Follow the KISS method - keep it simple stupid. Pick a few heavy, compound excercises, and try and stay away from most machines. They balance they weight for you and take the stabalizers out of the equation, which is where your throwing strength will come.

If your shoulder is already causing you problems, I would stay away from overhead pressing work, if not, I would think the overhead squat would be the perfect full body excercise for a pitcher. Olympic throwers swear by it: http://www.dragondoor.com/articler/mode3/295/

Owens14
07-30-2007, 02:04 AM
alright, i've really took into consideration and am putting to use alot of these great ideas. i'm going to try to put together a simple workout based on all the input you guys have given me.

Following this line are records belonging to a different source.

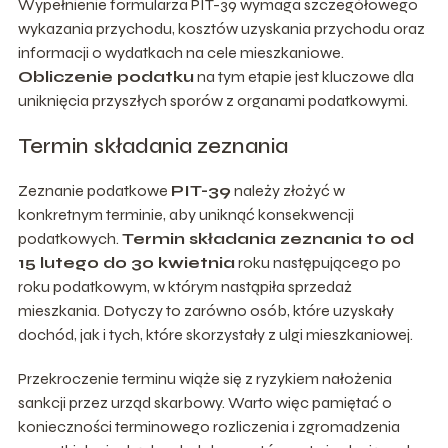
Wypełnienie formularza PIT-39 wymaga szczegółowego
wykazania przychodu, kosztów uzyskania przychodu oraz
informacji o wydatkach na cele mieszkaniowe.
Obliczenie podatku
na tym etapie jest kluczowe dla
uniknięcia przyszłych sporów z organami podatkowymi.
Termin składania zeznania
Zeznanie podatkowe
PIT-39
należy złożyć w
konkretnym terminie, aby uniknąć konsekwencji
podatkowych.
Termin składania zeznania to od
15 lutego do 30 kwietnia
roku następującego po
roku podatkowym, w którym nastąpiła sprzedaż
mieszkania. Dotyczy to zarówno osób, które uzyskały
dochód, jak i tych, które skorzystały z ulgi mieszkaniowej.
Przekroczenie terminu wiąże się z ryzykiem nałożenia
sankcji przez urząd skarbowy. Warto więc pamiętać o
konieczności terminowego rozliczenia i zgromadzenia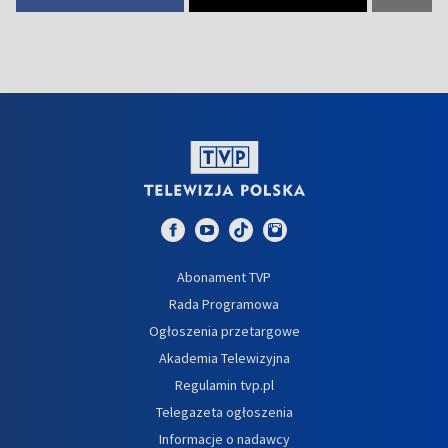
Abonament TVP
Rada Programowa
Ogłoszenia przetargowe
Akademia Telewizyjna
Regulamin tvp.pl
Telegazeta ogłoszenia
Informacje o nadawcy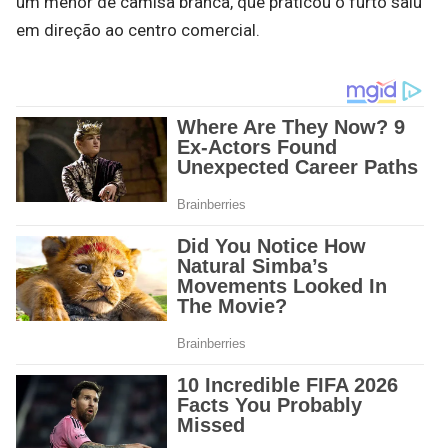
um menor de camisa branca, que praticou o furto saiu
em direção ao centro comercial.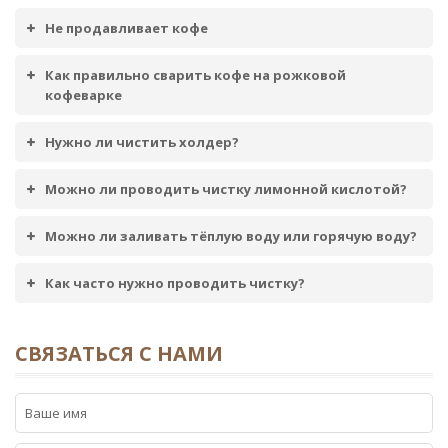
Ремонт или замена
360 - 960
бункера воды
Не продавливает кофе
кофемашины
Как правильно сварить кофе на рожковой
Ремонт или замена
360 - 960
кофеварке
бункера отходов
кофемашины
Нужно ли чистить холдер?
Ремонт или замена
360 - 960
Можно ли проводить чистку лимонной кислотой?
бункера кофе
кофемашины
Можно ли заливать тёплую воду или горячую воду?
Ремонт или замена
360 - 960
каплесборника, поддона
Как часто нужно проводить чистку?
кофемашины
Ремонт или замена
360 - 960
СВЯЗАТЬСЯ С НАМИ
диспенсера
кофемашины
Молочная
Чистка молочной
360 - 960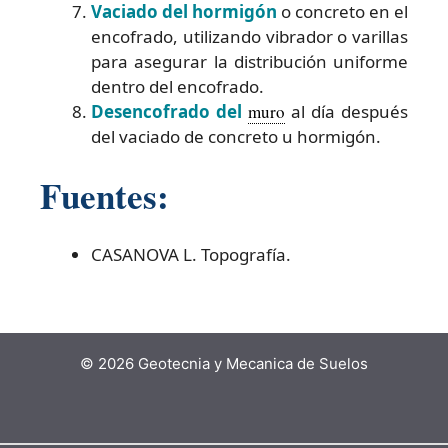
Vaciado del hormigón
o concreto en el
encofrado, utilizando vibrador o varillas
para asegurar la distribución uniforme
dentro del encofrado.
Desencofrado del
muro
al día después
del vaciado de concreto u hormigón.
Fuentes:
CASANOVA L. Topografía.
© 2026 Geotecnia y Mecanica de Suelos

Probably alot of core work (not too much) and alot of rotator cuff and shoulder work with a little cardio thrown in there. thanks for all the advice and in wont be in vain, ill get to work on it very soon. thanks everybody.

oh and hazerboy, no the only pain i ever get is a slight pain in my elbow but thats just because i go alot of cg's and i throw pretty deep side arm.

Itsnotaboutme
08-19-2007, 08:43 PM
Okay I too am a pitcher. I found this resistence band program made by a company called Jager sports I think. I'll have to find it, but Joel Zumaya of the tigers used it and went from throwing 95 to throwing 104.

shootermcgavin7
08-20-2007, 08:31 AM
Second the advice to NOT use weighted balls ---- do long toss with a regulation baseball instead if you want to build arm strength.


Tubing = Good
Rotator Cuff work = Good
Sprinting = Good
General Lifting (as others suggested) = Good



I had an elbow operation in high school and a shoulder operation playing in college...I wish I had had better advice back then.